**Extracted data entries**.
BEGIN

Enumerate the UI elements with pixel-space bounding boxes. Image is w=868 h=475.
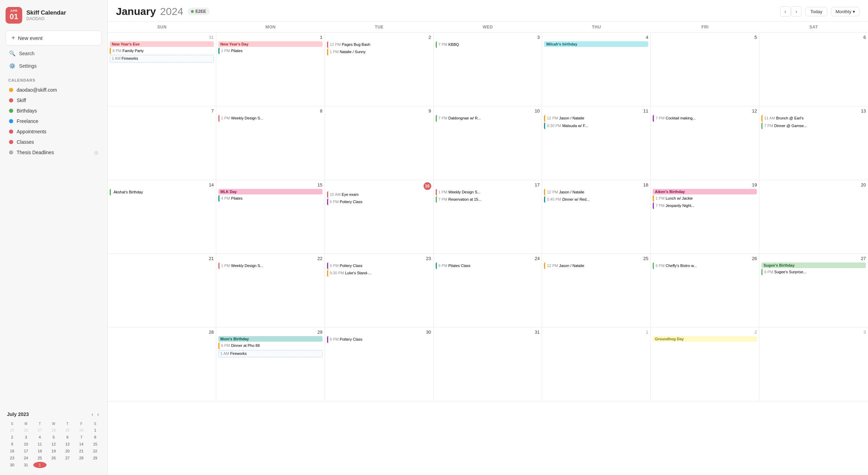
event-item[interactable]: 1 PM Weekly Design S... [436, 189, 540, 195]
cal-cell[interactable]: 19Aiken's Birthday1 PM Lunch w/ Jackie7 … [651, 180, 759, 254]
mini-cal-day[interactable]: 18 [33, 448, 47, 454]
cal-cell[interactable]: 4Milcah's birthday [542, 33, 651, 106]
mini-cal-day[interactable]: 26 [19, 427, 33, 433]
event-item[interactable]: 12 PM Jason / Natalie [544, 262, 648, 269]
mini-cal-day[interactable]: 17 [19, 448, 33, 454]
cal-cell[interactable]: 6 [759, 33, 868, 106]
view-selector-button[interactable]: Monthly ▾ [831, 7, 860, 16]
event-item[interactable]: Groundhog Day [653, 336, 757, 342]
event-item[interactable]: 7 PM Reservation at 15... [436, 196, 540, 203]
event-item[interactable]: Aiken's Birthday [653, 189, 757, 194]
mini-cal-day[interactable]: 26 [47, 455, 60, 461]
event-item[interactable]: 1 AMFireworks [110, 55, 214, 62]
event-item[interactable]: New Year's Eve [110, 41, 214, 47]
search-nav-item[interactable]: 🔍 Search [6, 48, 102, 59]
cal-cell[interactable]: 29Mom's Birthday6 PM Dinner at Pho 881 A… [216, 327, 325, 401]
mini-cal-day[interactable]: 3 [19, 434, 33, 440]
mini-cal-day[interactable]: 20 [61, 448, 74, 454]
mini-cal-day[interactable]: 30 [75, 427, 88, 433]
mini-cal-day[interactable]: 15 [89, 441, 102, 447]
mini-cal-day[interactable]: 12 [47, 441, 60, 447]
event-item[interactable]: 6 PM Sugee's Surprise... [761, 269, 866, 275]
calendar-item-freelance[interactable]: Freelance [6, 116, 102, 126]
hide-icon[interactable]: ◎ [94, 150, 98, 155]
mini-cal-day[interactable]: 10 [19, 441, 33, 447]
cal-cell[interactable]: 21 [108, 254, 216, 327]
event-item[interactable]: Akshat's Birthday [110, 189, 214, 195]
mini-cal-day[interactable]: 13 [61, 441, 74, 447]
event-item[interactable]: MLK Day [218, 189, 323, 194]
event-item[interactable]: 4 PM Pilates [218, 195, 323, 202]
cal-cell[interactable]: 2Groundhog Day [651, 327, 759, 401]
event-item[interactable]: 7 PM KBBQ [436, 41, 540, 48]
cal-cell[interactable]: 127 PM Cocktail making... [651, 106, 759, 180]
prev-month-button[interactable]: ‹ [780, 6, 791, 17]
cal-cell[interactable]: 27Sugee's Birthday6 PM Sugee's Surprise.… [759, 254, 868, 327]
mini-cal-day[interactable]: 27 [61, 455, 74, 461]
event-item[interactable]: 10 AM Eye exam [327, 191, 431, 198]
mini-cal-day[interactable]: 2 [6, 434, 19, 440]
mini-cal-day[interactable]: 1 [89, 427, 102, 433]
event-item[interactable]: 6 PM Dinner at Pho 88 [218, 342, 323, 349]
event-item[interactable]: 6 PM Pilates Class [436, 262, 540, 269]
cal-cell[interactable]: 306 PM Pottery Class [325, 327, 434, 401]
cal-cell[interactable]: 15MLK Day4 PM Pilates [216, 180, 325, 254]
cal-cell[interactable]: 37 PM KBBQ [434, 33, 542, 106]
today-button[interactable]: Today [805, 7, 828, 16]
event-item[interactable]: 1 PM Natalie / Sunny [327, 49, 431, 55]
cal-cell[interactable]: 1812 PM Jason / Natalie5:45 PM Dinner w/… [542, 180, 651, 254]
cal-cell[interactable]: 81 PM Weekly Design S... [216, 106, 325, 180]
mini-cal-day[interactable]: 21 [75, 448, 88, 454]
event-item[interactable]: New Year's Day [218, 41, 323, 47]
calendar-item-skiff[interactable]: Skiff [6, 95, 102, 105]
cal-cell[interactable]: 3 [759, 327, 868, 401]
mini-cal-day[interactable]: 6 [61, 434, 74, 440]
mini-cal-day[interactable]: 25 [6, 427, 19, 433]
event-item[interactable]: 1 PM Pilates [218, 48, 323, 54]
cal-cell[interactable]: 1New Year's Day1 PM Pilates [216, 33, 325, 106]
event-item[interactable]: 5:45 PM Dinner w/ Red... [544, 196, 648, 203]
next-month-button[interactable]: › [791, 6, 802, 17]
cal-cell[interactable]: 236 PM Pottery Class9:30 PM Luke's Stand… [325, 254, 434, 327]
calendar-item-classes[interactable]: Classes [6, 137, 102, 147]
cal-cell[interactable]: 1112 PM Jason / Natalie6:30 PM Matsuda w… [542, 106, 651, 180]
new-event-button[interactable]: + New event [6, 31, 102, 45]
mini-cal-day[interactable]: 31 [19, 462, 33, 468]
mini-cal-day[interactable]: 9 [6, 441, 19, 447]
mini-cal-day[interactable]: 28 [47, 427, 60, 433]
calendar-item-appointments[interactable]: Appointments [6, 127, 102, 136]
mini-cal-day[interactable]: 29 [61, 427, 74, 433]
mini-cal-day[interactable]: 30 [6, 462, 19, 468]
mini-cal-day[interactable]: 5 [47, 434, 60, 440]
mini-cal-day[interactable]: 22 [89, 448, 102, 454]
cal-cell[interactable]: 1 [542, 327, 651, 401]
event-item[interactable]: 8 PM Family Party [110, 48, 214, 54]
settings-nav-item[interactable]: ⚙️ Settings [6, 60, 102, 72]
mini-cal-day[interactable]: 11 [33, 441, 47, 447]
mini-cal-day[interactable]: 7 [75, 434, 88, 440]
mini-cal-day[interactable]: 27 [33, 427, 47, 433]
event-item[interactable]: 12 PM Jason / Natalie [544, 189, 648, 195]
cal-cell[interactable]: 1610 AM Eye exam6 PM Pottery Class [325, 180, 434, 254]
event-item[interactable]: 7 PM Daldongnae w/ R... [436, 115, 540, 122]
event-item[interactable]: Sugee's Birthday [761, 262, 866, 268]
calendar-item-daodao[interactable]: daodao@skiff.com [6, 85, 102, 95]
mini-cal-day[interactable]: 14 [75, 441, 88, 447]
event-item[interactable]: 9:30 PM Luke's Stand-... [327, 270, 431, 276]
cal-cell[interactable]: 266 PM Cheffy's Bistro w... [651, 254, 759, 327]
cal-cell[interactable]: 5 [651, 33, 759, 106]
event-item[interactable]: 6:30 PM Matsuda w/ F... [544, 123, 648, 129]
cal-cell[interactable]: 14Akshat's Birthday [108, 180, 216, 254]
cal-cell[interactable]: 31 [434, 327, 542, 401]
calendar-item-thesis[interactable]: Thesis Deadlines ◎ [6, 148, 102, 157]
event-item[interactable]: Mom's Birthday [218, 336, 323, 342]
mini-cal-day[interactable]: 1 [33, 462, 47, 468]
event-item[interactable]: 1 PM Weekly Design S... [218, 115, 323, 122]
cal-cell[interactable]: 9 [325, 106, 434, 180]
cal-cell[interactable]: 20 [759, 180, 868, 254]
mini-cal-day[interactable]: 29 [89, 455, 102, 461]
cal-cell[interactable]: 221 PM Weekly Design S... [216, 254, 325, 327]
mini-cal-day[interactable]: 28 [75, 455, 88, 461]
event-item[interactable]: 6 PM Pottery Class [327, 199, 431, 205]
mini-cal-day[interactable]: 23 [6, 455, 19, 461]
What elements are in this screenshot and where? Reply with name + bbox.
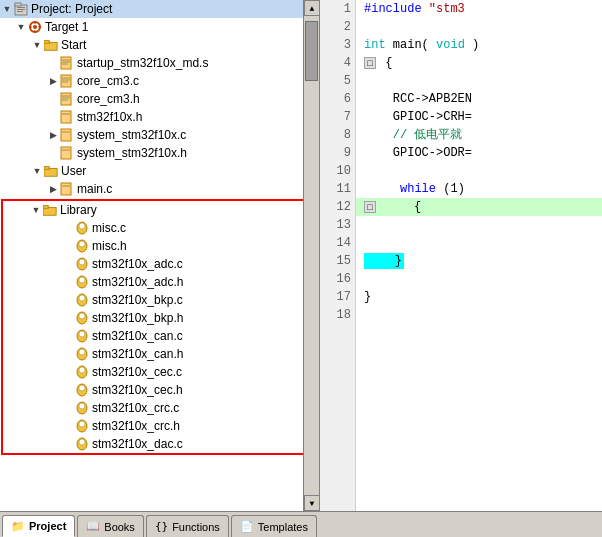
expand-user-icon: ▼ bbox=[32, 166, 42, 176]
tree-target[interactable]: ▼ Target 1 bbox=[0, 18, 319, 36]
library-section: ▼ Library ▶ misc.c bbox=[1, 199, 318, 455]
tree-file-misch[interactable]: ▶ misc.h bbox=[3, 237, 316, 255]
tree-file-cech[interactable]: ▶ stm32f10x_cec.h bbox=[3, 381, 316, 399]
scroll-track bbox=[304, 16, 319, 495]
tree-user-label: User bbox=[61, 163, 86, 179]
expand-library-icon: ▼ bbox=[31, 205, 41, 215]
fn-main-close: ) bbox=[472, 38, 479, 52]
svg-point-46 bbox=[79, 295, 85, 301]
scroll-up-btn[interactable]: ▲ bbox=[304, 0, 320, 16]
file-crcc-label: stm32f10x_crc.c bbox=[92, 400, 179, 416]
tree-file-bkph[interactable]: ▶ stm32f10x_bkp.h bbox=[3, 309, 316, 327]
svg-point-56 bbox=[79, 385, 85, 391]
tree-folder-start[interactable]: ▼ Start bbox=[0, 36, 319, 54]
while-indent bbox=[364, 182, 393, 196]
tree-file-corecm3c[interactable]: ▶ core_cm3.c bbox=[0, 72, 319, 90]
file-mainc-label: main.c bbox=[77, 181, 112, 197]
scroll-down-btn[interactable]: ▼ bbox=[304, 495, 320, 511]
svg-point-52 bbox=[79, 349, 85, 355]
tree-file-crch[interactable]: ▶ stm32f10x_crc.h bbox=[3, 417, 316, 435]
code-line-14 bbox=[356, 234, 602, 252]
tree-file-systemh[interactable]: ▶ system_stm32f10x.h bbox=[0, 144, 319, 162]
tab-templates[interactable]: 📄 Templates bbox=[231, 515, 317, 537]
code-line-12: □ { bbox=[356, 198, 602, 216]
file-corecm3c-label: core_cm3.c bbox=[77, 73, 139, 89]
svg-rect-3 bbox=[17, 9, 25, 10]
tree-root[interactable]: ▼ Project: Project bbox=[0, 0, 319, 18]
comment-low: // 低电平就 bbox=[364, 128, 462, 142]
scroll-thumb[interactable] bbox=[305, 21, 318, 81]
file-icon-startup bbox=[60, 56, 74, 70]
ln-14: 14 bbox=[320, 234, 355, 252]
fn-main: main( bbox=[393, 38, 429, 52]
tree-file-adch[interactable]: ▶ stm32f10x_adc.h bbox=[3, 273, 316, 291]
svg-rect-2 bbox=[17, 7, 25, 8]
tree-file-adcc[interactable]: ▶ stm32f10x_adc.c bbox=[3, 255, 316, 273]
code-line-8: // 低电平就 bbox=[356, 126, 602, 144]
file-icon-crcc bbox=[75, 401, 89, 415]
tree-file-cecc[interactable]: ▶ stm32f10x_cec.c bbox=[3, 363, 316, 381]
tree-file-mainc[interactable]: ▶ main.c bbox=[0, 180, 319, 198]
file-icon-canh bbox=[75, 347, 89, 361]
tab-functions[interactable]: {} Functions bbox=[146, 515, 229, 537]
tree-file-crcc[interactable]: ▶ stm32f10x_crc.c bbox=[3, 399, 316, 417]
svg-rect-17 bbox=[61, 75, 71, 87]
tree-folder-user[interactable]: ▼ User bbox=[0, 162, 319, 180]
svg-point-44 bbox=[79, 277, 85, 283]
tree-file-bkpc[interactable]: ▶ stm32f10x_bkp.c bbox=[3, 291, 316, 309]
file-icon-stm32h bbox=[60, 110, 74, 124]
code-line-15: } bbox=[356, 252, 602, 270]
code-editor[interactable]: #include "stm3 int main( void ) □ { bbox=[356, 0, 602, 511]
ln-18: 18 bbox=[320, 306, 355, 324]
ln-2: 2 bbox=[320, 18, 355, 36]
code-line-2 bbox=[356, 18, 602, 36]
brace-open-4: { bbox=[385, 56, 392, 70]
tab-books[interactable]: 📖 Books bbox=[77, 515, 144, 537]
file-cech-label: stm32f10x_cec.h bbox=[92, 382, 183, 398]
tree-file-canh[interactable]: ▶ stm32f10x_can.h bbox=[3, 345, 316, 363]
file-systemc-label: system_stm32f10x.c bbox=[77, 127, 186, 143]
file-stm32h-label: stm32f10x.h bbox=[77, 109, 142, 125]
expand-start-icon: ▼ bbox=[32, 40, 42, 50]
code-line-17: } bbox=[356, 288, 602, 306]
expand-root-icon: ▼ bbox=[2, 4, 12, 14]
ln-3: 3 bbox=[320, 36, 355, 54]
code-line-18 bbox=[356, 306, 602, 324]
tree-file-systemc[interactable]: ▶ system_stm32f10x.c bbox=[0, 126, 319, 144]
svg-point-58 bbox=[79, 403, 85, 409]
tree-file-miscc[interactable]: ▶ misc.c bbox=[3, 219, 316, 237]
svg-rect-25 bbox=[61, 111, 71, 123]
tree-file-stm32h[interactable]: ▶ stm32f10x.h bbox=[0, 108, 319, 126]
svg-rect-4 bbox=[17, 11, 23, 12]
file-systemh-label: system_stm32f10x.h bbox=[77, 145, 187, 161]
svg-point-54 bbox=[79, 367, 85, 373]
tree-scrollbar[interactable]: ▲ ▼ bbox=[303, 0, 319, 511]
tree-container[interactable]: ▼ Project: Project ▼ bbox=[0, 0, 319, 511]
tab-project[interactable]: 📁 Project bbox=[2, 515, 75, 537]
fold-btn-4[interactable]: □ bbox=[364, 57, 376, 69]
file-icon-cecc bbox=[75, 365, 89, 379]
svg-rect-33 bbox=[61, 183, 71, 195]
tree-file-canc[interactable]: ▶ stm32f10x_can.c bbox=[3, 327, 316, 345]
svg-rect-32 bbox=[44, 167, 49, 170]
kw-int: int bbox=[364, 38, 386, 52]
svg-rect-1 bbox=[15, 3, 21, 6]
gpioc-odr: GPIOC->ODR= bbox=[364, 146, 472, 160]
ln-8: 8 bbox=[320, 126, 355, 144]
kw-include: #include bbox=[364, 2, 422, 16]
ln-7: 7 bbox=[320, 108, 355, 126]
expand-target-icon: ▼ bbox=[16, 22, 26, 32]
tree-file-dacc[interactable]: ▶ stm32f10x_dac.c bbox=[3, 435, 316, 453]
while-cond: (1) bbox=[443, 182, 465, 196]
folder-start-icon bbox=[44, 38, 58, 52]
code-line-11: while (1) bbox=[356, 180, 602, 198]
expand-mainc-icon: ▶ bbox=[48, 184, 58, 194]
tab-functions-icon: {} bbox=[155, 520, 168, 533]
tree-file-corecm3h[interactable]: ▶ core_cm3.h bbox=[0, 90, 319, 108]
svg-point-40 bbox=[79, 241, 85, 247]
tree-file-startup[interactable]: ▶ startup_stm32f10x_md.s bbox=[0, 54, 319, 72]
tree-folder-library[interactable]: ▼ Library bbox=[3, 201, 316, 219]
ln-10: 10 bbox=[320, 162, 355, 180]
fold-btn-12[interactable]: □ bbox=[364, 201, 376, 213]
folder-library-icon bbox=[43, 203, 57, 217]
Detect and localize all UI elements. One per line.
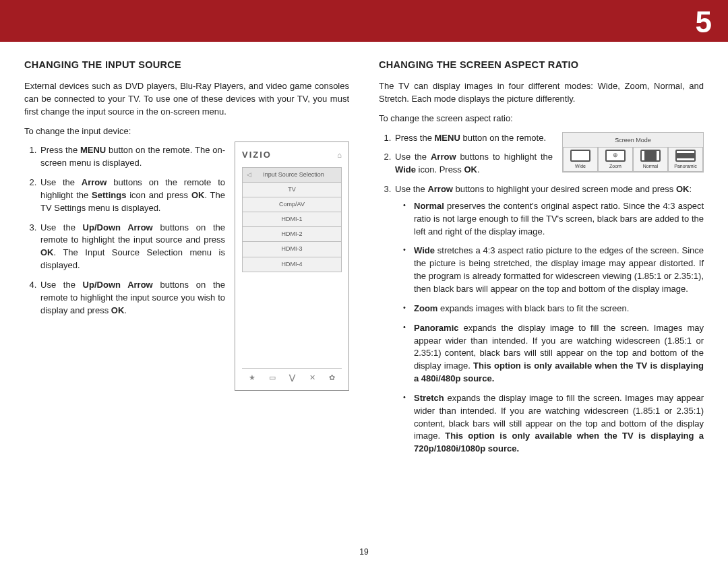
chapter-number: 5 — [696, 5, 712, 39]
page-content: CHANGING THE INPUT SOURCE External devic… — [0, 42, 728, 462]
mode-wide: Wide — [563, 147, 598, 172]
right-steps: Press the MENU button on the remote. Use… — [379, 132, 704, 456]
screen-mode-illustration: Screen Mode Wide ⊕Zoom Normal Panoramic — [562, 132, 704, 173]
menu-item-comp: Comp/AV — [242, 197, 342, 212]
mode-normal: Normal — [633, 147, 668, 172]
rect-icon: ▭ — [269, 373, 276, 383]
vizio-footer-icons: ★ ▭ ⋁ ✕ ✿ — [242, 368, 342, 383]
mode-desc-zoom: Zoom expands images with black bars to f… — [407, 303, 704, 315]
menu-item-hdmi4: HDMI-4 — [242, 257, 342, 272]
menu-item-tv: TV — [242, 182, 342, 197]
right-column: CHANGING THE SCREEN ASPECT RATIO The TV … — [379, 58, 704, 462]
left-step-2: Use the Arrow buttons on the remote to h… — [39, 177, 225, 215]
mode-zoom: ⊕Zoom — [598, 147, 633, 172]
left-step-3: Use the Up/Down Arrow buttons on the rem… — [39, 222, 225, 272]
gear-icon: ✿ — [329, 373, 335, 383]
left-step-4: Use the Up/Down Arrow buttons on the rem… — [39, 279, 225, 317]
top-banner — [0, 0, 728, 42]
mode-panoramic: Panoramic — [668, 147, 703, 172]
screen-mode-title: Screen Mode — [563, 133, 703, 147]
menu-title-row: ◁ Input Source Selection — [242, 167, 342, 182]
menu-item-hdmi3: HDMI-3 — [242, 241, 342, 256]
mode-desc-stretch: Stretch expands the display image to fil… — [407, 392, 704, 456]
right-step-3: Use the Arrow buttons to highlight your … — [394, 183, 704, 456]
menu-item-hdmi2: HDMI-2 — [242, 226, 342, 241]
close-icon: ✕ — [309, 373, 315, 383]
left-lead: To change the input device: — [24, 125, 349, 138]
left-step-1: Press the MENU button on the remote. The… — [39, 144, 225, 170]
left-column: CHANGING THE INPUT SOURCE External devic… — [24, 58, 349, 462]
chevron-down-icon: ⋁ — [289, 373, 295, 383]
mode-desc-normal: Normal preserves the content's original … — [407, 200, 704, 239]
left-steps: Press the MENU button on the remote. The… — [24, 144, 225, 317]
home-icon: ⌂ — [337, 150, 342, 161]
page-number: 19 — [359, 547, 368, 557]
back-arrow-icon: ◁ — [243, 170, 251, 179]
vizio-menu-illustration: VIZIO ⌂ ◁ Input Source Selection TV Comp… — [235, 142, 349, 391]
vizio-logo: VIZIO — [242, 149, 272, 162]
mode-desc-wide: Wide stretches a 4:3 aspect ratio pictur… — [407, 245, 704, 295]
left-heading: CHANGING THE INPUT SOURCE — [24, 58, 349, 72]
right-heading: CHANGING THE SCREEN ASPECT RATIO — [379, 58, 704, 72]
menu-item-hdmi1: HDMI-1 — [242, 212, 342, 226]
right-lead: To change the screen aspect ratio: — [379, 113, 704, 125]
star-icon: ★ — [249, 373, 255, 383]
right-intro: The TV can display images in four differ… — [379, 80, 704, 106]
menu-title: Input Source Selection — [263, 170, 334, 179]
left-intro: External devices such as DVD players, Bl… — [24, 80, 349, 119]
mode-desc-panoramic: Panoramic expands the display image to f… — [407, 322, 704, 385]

END

**What is expected**.
Collect every line from the records above that contains the word "steps".

**The completed task**.
right-steps: Press the MENU button on the remote. Use… — [379, 132, 704, 456]
left-steps: Press the MENU button on the remote. The… — [24, 144, 225, 317]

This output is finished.